◆ INPUT MATERIAL:
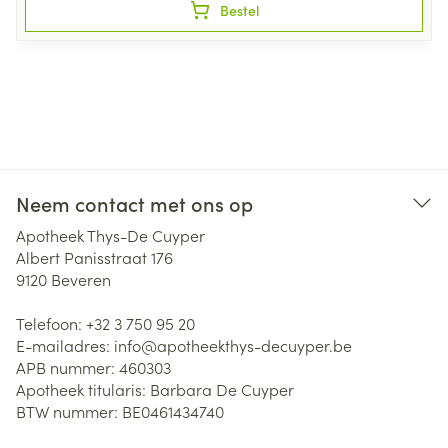
Bestel
Neem contact met ons op
Apotheek Thys-De Cuyper
Albert Panisstraat 176
9120
Beveren
Telefoon:
+32 3 750 95 20
E-mailadres:
info@
apotheekthys-decuyper.be
APB nummer:
460303
Apotheek titularis:
Barbara De Cuyper
BTW nummer:
BE0461434740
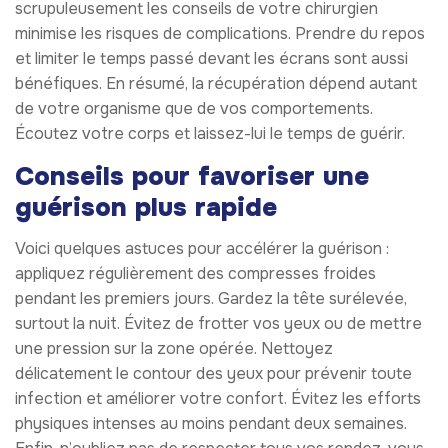
scrupuleusement les conseils de votre chirurgien
minimise les risques de complications. Prendre du repos
et limiter le temps passé devant les écrans sont aussi
bénéfiques. En résumé, la récupération dépend autant
de votre organisme que de vos comportements.
Écoutez votre corps et laissez-lui le temps de guérir.
Conseils pour favoriser une
guérison plus rapide
Voici quelques astuces pour accélérer la guérison :
appliquez régulièrement des compresses froides
pendant les premiers jours. Gardez la tête surélevée,
surtout la nuit. Évitez de frotter vos yeux ou de mettre
une pression sur la zone opérée. Nettoyez
délicatement le contour des yeux pour prévenir toute
infection et améliorer votre confort. Évitez les efforts
physiques intenses au moins pendant deux semaines.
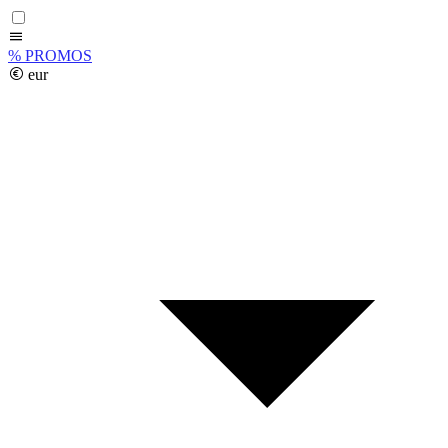
%
PROMOS
eur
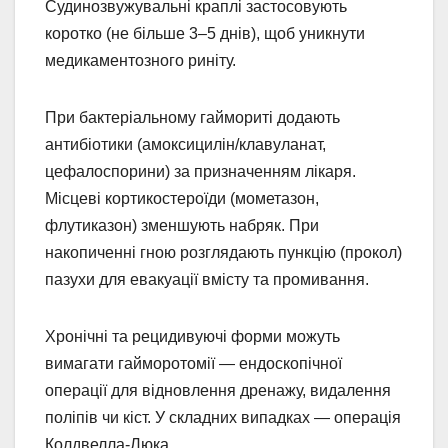
Судинозвужувальні краплі застосовують
коротко (не більше 3–5 днів), щоб уникнути
медикаментозного риніту.
При бактеріальному гаймориті додають
антибіотики (амоксицилін/клавуланат,
цефалоспорини) за призначенням лікаря.
Місцеві кортикостероїди (мометазон,
флутиказон) зменшують набряк. При
накопиченні гною розглядають пункцію (прокол)
пазухи для евакуації вмісту та промивання.
Хронічні та рецидивуючі форми можуть
вимагати гайморотомії — ендоскопічної
операції для відновлення дренажу, видалення
поліпів чи кіст. У складних випадках — операція
Колдвелла-Люка.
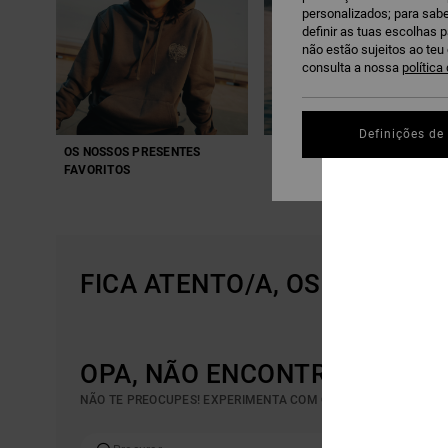
personalizados; para sabe
definir as tuas escolhas 
não estão sujeitos ao te
consulta a nossa
política
Definições de
OS NOSSOS PRESENTES
PRESENTES PARA COLOCAR
FAVORITOS
NAS MEIAS
FICA ATENTO/A, OS PRODUT
OPA, NÃO ENCONTRAMOS RES
NÃO TE PREOCUPES! EXPERIMENTA COM OUTRAS PALAVRAS-C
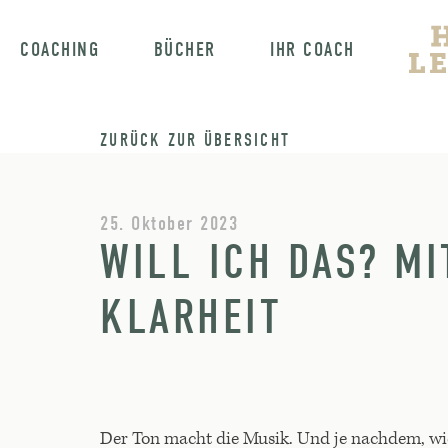
COACHING
BÜCHER
IHR COACH
ZURÜCK ZUR ÜBERSICHT
25. Oktober 2023
WILL ICH DAS? MI
KLARHEIT
Der Ton macht die Musik. Und je nachdem, wie 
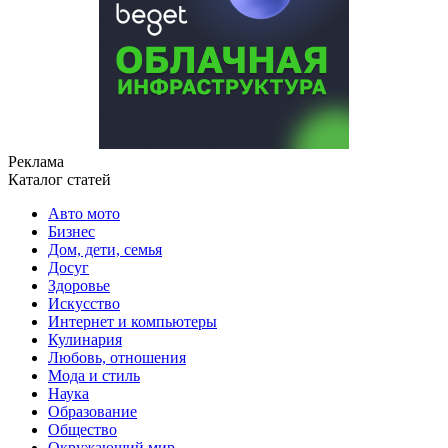
Реклама
Каталог статей
Авто мото
Бизнес
Дом, дети, семья
Досуг
Здоровье
Искусство
Интернет и компьютеры
Кулинария
Любовь, отношения
Мода и стиль
Наука
Образование
Общество
Окружающий мир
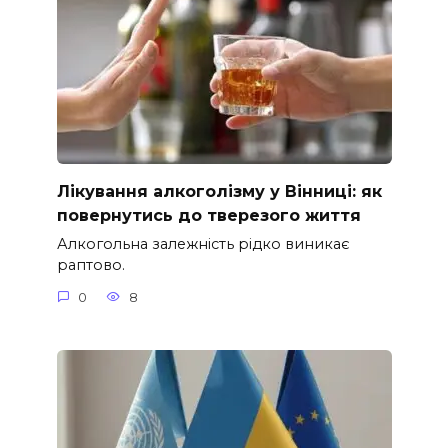
Лікування алкоголізму у Вінниці: як
повернутись до тверезого життя
Алкогольна залежність рідко виникає
раптово.
0
8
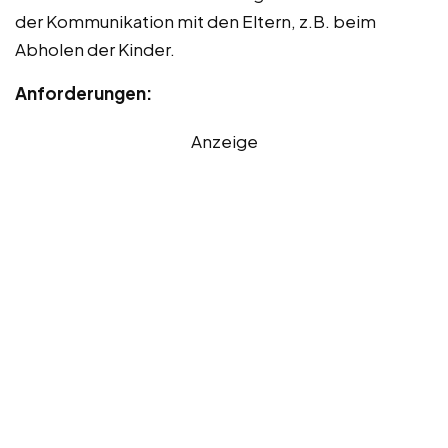
der Kommunikation mit den Eltern, z.B. beim
Abholen der Kinder.
Anforderungen:
Anzeige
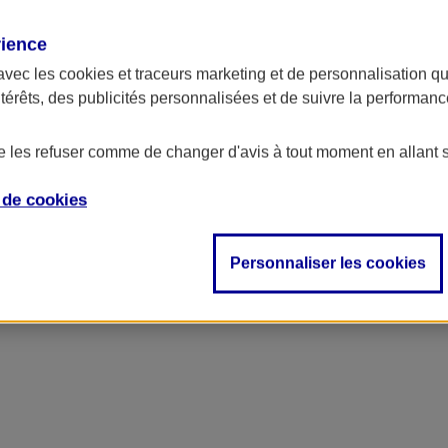
rience
avec les
cookies et traceurs
marketing et de personnalisation qui
ntérêts, des publicités personnalisées et de suivre la performa
de les refuser comme de changer d'avis à tout moment en allant 
e de
cookies
Personnaliser les cookies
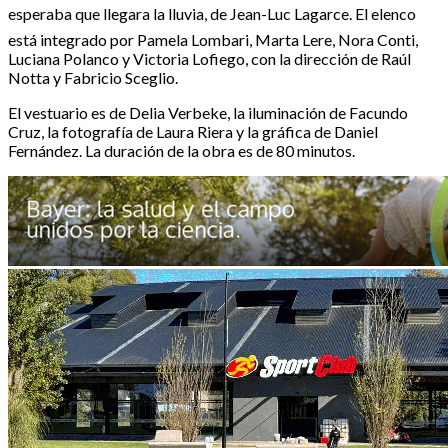
esperaba que llegara la lluvia, de Jean-Luc Lagarce. El elenco
está integrado por Pamela Lombari, Marta Lere, Nora Conti,
Luciana Polanco y Victoria Lofiego, con la dirección de Raúl
Notta y Fabricio Sceglio.
El vestuario es de Delia Verbeke, la iluminación de Facundo
Cruz, la fotografía de Laura Riera y la gráfica de Daniel
Fernández. La duración de la obra es de 80 minutos.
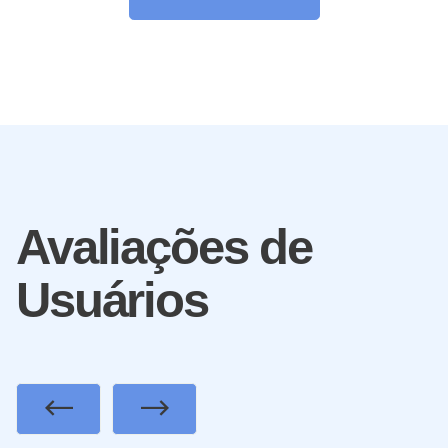
Avaliações de
Usuários
Previous
Next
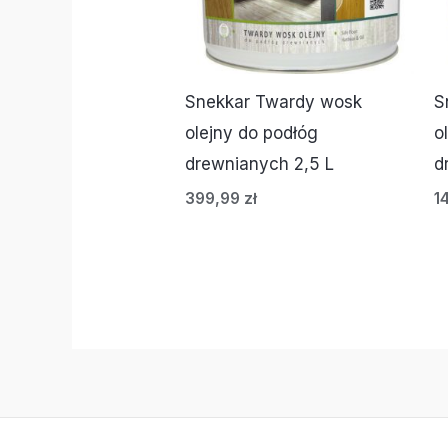
Snekkar Twardy wosk
S
olejny do podłóg
o
drewnianych 2,5 L
d
399,99
zł
1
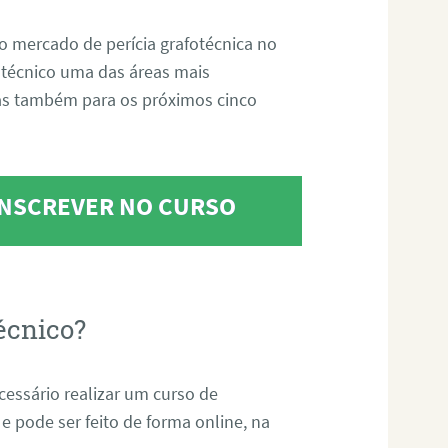
o mercado de perícia grafotécnica no
fotécnico uma das áreas mais
as também para os próximos cinco
 INSCREVER NO CURSO
écnico?
ecessário realizar um curso de
 e pode ser feito de forma online, na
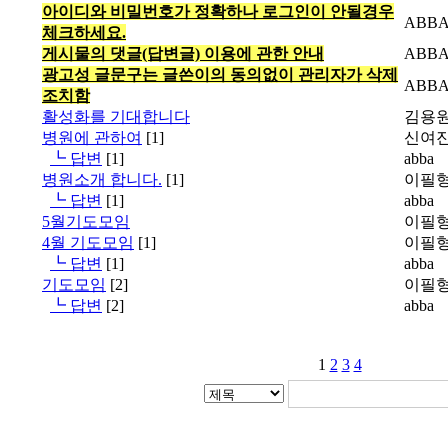
아이디와 비밀번호가 정확하나 로그인이 안될경우
ABB
체크하세요.
게시물의 댓글(답변글) 이용에 관한 안내
ABB
광고성 글문구는 글쓴이의 동의없이 관리자가 삭제
ABB
조치함
활성화를 기대합니다
김용
병원에 관하여
[1]
신여
┗ 답변
[1]
abba
병원소개 합니다.
[1]
이필
┗ 답변
[1]
abba
5월기도모임
이필
4월 기도모임
[1]
이필
┗ 답변
[1]
abba
기도모임
[2]
이필
┗ 답변
[2]
abba
1
2
3
4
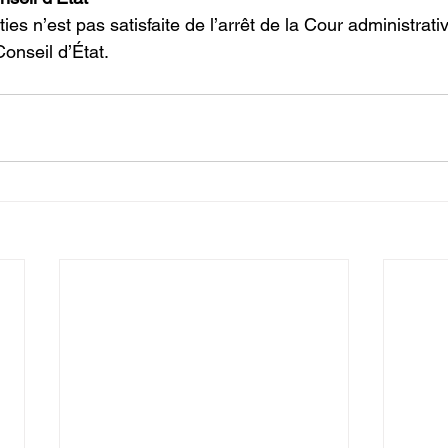
Conseil d’État.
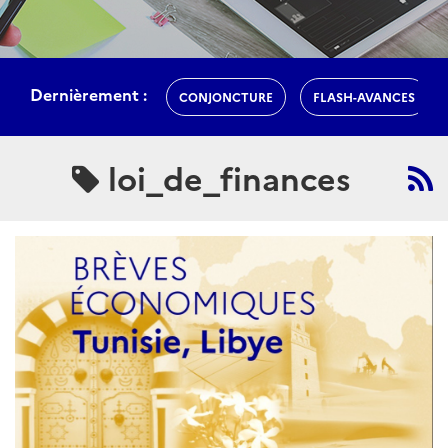
Dernièrement :
CONJONCTURE
FLASH-AVANCES
loi_de_finances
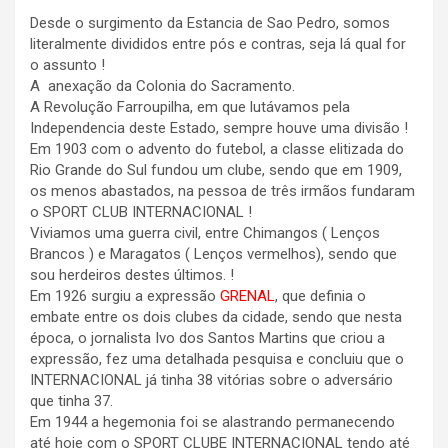
Desde o surgimento da Estancia de Sao Pedro, somos
literalmente divididos entre pós e contras, seja lá qual for
o assunto !
A anexação da Colonia do Sacramento.
A Revolução Farroupilha, em que lutávamos pela
Independencia deste Estado, sempre houve uma divisão !
Em 1903 com o advento do futebol, a classe elitizada do
Rio Grande do Sul fundou um clube, sendo que em 1909,
os menos abastados, na pessoa de três irmãos fundaram
o SPORT CLUB INTERNACIONAL !
Viviamos uma guerra civil, entre Chimangos ( Lenços
Brancos ) e Maragatos ( Lenços vermelhos), sendo que
sou herdeiros destes últimos. !
Em 1926 surgiu a expressão
GRENAL
, que definia o
embate entre os dois clubes da cidade, sendo que nesta
época, o jornalista Ivo dos Santos Martins que criou a
expressão, fez uma detalhada pesquisa e concluiu que o
INTERNACIONAL já tinha 38 vitórias sobre o adversário
que tinha 37.
Em 1944 a hegemonia foi se alastrando permanecendo
até hoje com o SPORT CLUBE INTERNACIONAL tendo até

◆ EXERCISE DETAILS: In the entries above, find the line that contains "Интернет и компьютеры" and the line that contains "ntérêts, des publicités". Reproduce exactly those two lines and every line between them, but not the pictures.

◆ RESPONSE BELOW:
Интернет и компьютеры
Кулинария
Любовь, отношения
Мода и стиль
Наука
Образование
Общество
Окружающий мир
Лікування алкоголізму у Вінниці: як
повернутись до тверезого життя
Алкогольна залежність рідко виникає
раптово.
0
8
der Kommunikation mit den Eltern, z.B. beim
Abholen der Kinder.
Anforderungen:
Anzeige
rience
avec les
cookies et traceurs
marketing et de personnalisation qui
ntérêts, des publicités personnalisées et de suivre la performa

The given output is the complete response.